Top of SUPPLIED INFORMATION

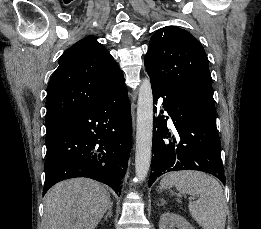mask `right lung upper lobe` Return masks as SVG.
Wrapping results in <instances>:
<instances>
[{
  "mask_svg": "<svg viewBox=\"0 0 261 229\" xmlns=\"http://www.w3.org/2000/svg\"><path fill=\"white\" fill-rule=\"evenodd\" d=\"M122 82V71L102 44L91 37L79 40L63 53L49 81L47 131L98 102Z\"/></svg>",
  "mask_w": 261,
  "mask_h": 229,
  "instance_id": "obj_1",
  "label": "right lung upper lobe"
}]
</instances>
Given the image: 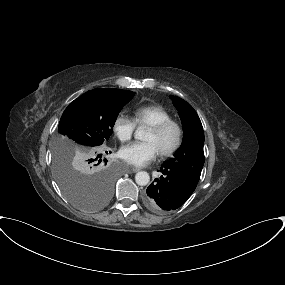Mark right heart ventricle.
Listing matches in <instances>:
<instances>
[{
	"label": "right heart ventricle",
	"instance_id": "1",
	"mask_svg": "<svg viewBox=\"0 0 285 285\" xmlns=\"http://www.w3.org/2000/svg\"><path fill=\"white\" fill-rule=\"evenodd\" d=\"M134 121L140 125L152 126L171 119V115L159 105H145L134 110Z\"/></svg>",
	"mask_w": 285,
	"mask_h": 285
}]
</instances>
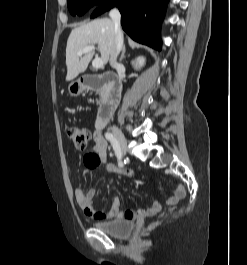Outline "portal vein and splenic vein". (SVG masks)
Segmentation results:
<instances>
[{
  "label": "portal vein and splenic vein",
  "mask_w": 247,
  "mask_h": 265,
  "mask_svg": "<svg viewBox=\"0 0 247 265\" xmlns=\"http://www.w3.org/2000/svg\"><path fill=\"white\" fill-rule=\"evenodd\" d=\"M95 50V47L94 46H87L85 48H83L81 51L78 52V55L79 56H82L83 54L89 52V51H93ZM92 66L95 68V69H99V68H102L103 67V60L101 58H95L92 62Z\"/></svg>",
  "instance_id": "1"
}]
</instances>
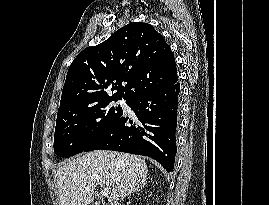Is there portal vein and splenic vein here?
Segmentation results:
<instances>
[{
  "label": "portal vein and splenic vein",
  "instance_id": "obj_1",
  "mask_svg": "<svg viewBox=\"0 0 269 205\" xmlns=\"http://www.w3.org/2000/svg\"><path fill=\"white\" fill-rule=\"evenodd\" d=\"M99 195L108 196L109 195V190L108 189H102V190H100Z\"/></svg>",
  "mask_w": 269,
  "mask_h": 205
}]
</instances>
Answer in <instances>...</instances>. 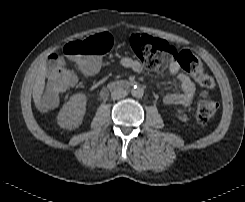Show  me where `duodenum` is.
Returning a JSON list of instances; mask_svg holds the SVG:
<instances>
[{"instance_id": "duodenum-1", "label": "duodenum", "mask_w": 245, "mask_h": 202, "mask_svg": "<svg viewBox=\"0 0 245 202\" xmlns=\"http://www.w3.org/2000/svg\"><path fill=\"white\" fill-rule=\"evenodd\" d=\"M135 85L132 81H122L117 83H112L109 85L110 89L127 90Z\"/></svg>"}]
</instances>
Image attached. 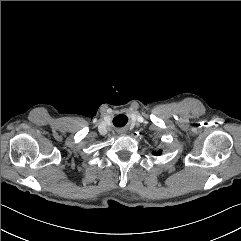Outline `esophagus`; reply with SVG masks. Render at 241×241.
Wrapping results in <instances>:
<instances>
[{
  "label": "esophagus",
  "mask_w": 241,
  "mask_h": 241,
  "mask_svg": "<svg viewBox=\"0 0 241 241\" xmlns=\"http://www.w3.org/2000/svg\"><path fill=\"white\" fill-rule=\"evenodd\" d=\"M119 133H120V134H124V133H125V131H124V130H122V131H119Z\"/></svg>",
  "instance_id": "34e87169"
}]
</instances>
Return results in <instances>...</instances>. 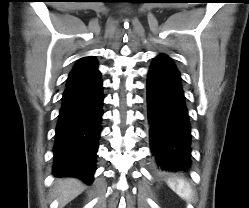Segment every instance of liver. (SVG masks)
Wrapping results in <instances>:
<instances>
[{"mask_svg":"<svg viewBox=\"0 0 249 208\" xmlns=\"http://www.w3.org/2000/svg\"><path fill=\"white\" fill-rule=\"evenodd\" d=\"M84 190L81 181L74 178L60 179L56 183L55 196L59 199L60 206L63 207Z\"/></svg>","mask_w":249,"mask_h":208,"instance_id":"6515ba94","label":"liver"}]
</instances>
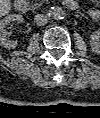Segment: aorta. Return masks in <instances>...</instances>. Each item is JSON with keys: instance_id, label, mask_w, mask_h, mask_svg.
Returning <instances> with one entry per match:
<instances>
[{"instance_id": "obj_1", "label": "aorta", "mask_w": 100, "mask_h": 118, "mask_svg": "<svg viewBox=\"0 0 100 118\" xmlns=\"http://www.w3.org/2000/svg\"><path fill=\"white\" fill-rule=\"evenodd\" d=\"M48 16L54 20H61L65 17V12L61 7L54 6L49 9Z\"/></svg>"}]
</instances>
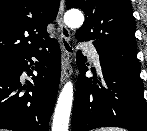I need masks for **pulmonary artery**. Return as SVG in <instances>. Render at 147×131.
Segmentation results:
<instances>
[{"instance_id": "1", "label": "pulmonary artery", "mask_w": 147, "mask_h": 131, "mask_svg": "<svg viewBox=\"0 0 147 131\" xmlns=\"http://www.w3.org/2000/svg\"><path fill=\"white\" fill-rule=\"evenodd\" d=\"M82 48L88 52L97 70L101 71L100 59H99V55L96 49L92 45H89V44H84Z\"/></svg>"}]
</instances>
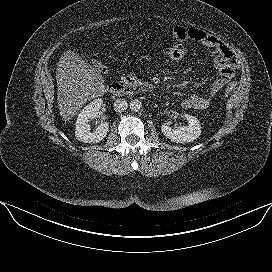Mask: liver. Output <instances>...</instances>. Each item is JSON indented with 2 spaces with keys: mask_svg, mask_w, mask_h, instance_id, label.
<instances>
[{
  "mask_svg": "<svg viewBox=\"0 0 272 272\" xmlns=\"http://www.w3.org/2000/svg\"><path fill=\"white\" fill-rule=\"evenodd\" d=\"M56 80L58 108L65 122L73 119L87 101L105 92L102 75L71 50L59 59Z\"/></svg>",
  "mask_w": 272,
  "mask_h": 272,
  "instance_id": "1",
  "label": "liver"
}]
</instances>
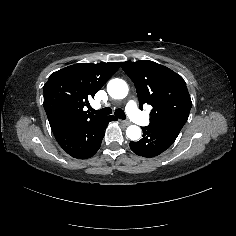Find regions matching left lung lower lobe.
<instances>
[{
  "mask_svg": "<svg viewBox=\"0 0 236 236\" xmlns=\"http://www.w3.org/2000/svg\"><path fill=\"white\" fill-rule=\"evenodd\" d=\"M143 138L130 142L131 150L142 157H155L168 149L176 140L179 131L146 126L142 128Z\"/></svg>",
  "mask_w": 236,
  "mask_h": 236,
  "instance_id": "0a47b994",
  "label": "left lung lower lobe"
}]
</instances>
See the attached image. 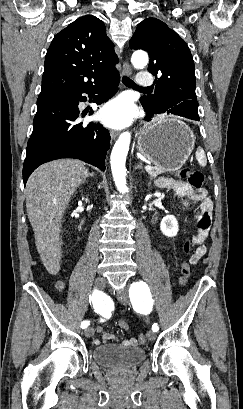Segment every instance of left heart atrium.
Returning a JSON list of instances; mask_svg holds the SVG:
<instances>
[{"mask_svg": "<svg viewBox=\"0 0 243 409\" xmlns=\"http://www.w3.org/2000/svg\"><path fill=\"white\" fill-rule=\"evenodd\" d=\"M133 118V108L130 102L119 97L107 103L100 112L101 121L109 127L121 128L127 126Z\"/></svg>", "mask_w": 243, "mask_h": 409, "instance_id": "1", "label": "left heart atrium"}]
</instances>
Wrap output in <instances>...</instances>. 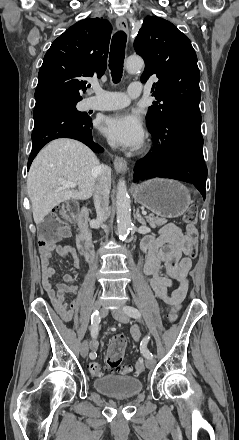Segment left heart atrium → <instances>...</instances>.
Masks as SVG:
<instances>
[{
    "instance_id": "39dd6f15",
    "label": "left heart atrium",
    "mask_w": 239,
    "mask_h": 440,
    "mask_svg": "<svg viewBox=\"0 0 239 440\" xmlns=\"http://www.w3.org/2000/svg\"><path fill=\"white\" fill-rule=\"evenodd\" d=\"M101 131L110 141L131 149L141 147L145 136L139 116L129 112L107 116L102 121Z\"/></svg>"
}]
</instances>
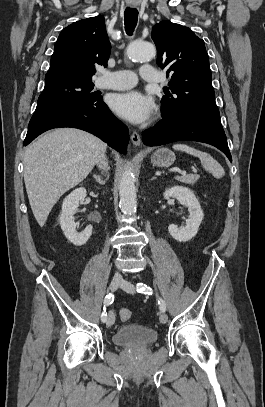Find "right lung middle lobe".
<instances>
[{
    "label": "right lung middle lobe",
    "instance_id": "1",
    "mask_svg": "<svg viewBox=\"0 0 265 407\" xmlns=\"http://www.w3.org/2000/svg\"><path fill=\"white\" fill-rule=\"evenodd\" d=\"M92 81L58 79L45 82L32 118L66 108L90 105L100 100Z\"/></svg>",
    "mask_w": 265,
    "mask_h": 407
}]
</instances>
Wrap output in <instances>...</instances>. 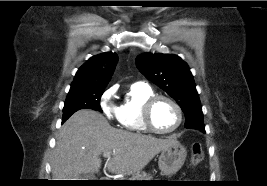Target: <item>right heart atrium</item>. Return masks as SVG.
Segmentation results:
<instances>
[{"mask_svg":"<svg viewBox=\"0 0 267 186\" xmlns=\"http://www.w3.org/2000/svg\"><path fill=\"white\" fill-rule=\"evenodd\" d=\"M115 93V89H108L103 92L100 99V107L107 118H113L116 115L115 107L112 103V97Z\"/></svg>","mask_w":267,"mask_h":186,"instance_id":"right-heart-atrium-1","label":"right heart atrium"}]
</instances>
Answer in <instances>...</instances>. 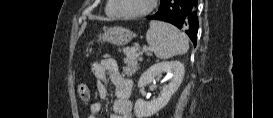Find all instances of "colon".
<instances>
[{"label": "colon", "instance_id": "5ec220e1", "mask_svg": "<svg viewBox=\"0 0 273 118\" xmlns=\"http://www.w3.org/2000/svg\"><path fill=\"white\" fill-rule=\"evenodd\" d=\"M77 93H78V95L81 98H83V97H85L87 95L88 88H87V86H86L85 83H83V82L78 83V85H77Z\"/></svg>", "mask_w": 273, "mask_h": 118}]
</instances>
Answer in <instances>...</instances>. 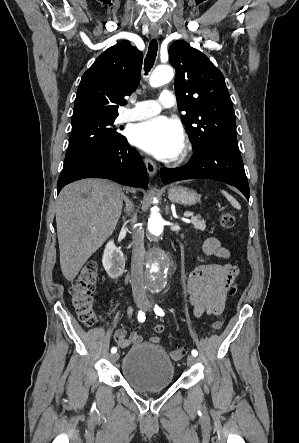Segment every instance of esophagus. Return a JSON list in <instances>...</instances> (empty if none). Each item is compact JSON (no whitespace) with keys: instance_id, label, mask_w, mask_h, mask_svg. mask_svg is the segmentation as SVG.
Segmentation results:
<instances>
[{"instance_id":"obj_1","label":"esophagus","mask_w":299,"mask_h":443,"mask_svg":"<svg viewBox=\"0 0 299 443\" xmlns=\"http://www.w3.org/2000/svg\"><path fill=\"white\" fill-rule=\"evenodd\" d=\"M150 33L152 36H157L158 35V28L157 27H151L150 28ZM144 163L147 169V172L150 176H154L157 172V167L156 164L150 160L149 158H145L144 159Z\"/></svg>"}]
</instances>
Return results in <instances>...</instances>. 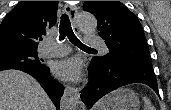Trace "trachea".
Masks as SVG:
<instances>
[{
	"instance_id": "1",
	"label": "trachea",
	"mask_w": 171,
	"mask_h": 110,
	"mask_svg": "<svg viewBox=\"0 0 171 110\" xmlns=\"http://www.w3.org/2000/svg\"><path fill=\"white\" fill-rule=\"evenodd\" d=\"M59 33H60V36H59L60 40H64L65 37H68L69 41L79 48L95 50L91 47L84 45L76 37V35L73 33L71 23H70V20H69V17L67 14H63L61 16V21H60V25H59Z\"/></svg>"
}]
</instances>
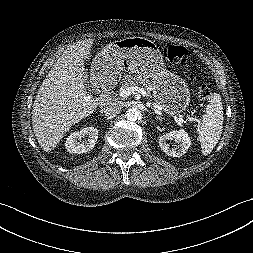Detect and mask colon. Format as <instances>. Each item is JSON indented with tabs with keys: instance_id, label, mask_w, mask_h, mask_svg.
<instances>
[{
	"instance_id": "colon-1",
	"label": "colon",
	"mask_w": 253,
	"mask_h": 253,
	"mask_svg": "<svg viewBox=\"0 0 253 253\" xmlns=\"http://www.w3.org/2000/svg\"><path fill=\"white\" fill-rule=\"evenodd\" d=\"M188 49L183 46L167 44L163 47L164 57L173 65H183L188 60ZM198 95L201 99H206L210 95V89L206 85L200 86Z\"/></svg>"
}]
</instances>
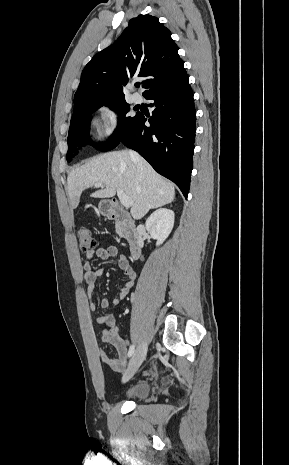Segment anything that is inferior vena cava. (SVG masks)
I'll list each match as a JSON object with an SVG mask.
<instances>
[{"instance_id": "602c4592", "label": "inferior vena cava", "mask_w": 289, "mask_h": 465, "mask_svg": "<svg viewBox=\"0 0 289 465\" xmlns=\"http://www.w3.org/2000/svg\"><path fill=\"white\" fill-rule=\"evenodd\" d=\"M129 155L131 157V160L133 161L134 164H140L141 163V157L140 155L133 151V150H129Z\"/></svg>"}]
</instances>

Bottom of SUPPLIED INFORMATION

**WORK TASK:**
Your task is to print exactly the lines from the one containing "Segment anything that" through the final line of the records above, with no pictures and nothing more.

**RESPONSE TO THIS EXERCISE:**
Segment anything that is inferior vena cava. (SVG masks)
I'll list each match as a JSON object with an SVG mask.
<instances>
[{"instance_id": "602c4592", "label": "inferior vena cava", "mask_w": 289, "mask_h": 465, "mask_svg": "<svg viewBox=\"0 0 289 465\" xmlns=\"http://www.w3.org/2000/svg\"><path fill=\"white\" fill-rule=\"evenodd\" d=\"M129 155L131 157V160L133 161L134 164H140L141 163V157L140 155L133 151V150H129Z\"/></svg>"}]
</instances>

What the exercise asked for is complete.